[Work item] The reply should contain all the data below, repeated exactly, and none of the images.

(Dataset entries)
▬▬▬▬▬▬
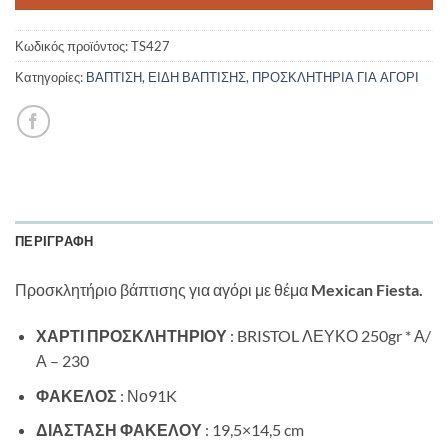
Κωδικός προϊόντος:
TS427
Κατηγορίες:
ΒΑΠΤΙΣΗ
,
ΕΙΔΗ ΒΑΠΤΙΣΗΣ
,
ΠΡΟΣΚΛΗΤΗΡΙΑ ΓΙΑ ΑΓΟΡΙ
ΠΕΡΙΓΡΑΦΉ
Προσκλητήριο βάπτισης για αγόρι με θέμα
Mexican Fiesta.
ΧΑΡΤΙ ΠΡΟΣΚΛΗΤΗΡΙΟΥ
: BRISTOL ΛΕΥΚΟ 250gr * Α/
Α – 230
ΦΑΚΕΛΟΣ
: Νο91K
ΔΙΑΣΤΑΣΗ ΦΑΚΕΛΟΥ
: 19,5×14,5 cm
▬▬▬▬▬▬
[Answer for the task]
Κωδικός προϊόντος:
TS427
Κατηγορίες:
ΒΑΠΤΙΣΗ
,
ΕΙΔΗ ΒΑΠΤΙΣΗΣ
,
ΠΡΟΣΚΛΗΤΗΡΙΑ ΓΙΑ ΑΓΟΡΙ
ΠΕΡΙΓΡΑΦΉ
Προσκλητήριο βάπτισης για αγόρι με θέμα
Mexican Fiesta.
ΧΑΡΤΙ ΠΡΟΣΚΛΗΤΗΡΙΟΥ
: BRISTOL ΛΕΥΚΟ 250gr * Α/
Α – 230
ΦΑΚΕΛΟΣ
: Νο91K
ΔΙΑΣΤΑΣΗ ΦΑΚΕΛΟΥ
: 19,5×14,5 cm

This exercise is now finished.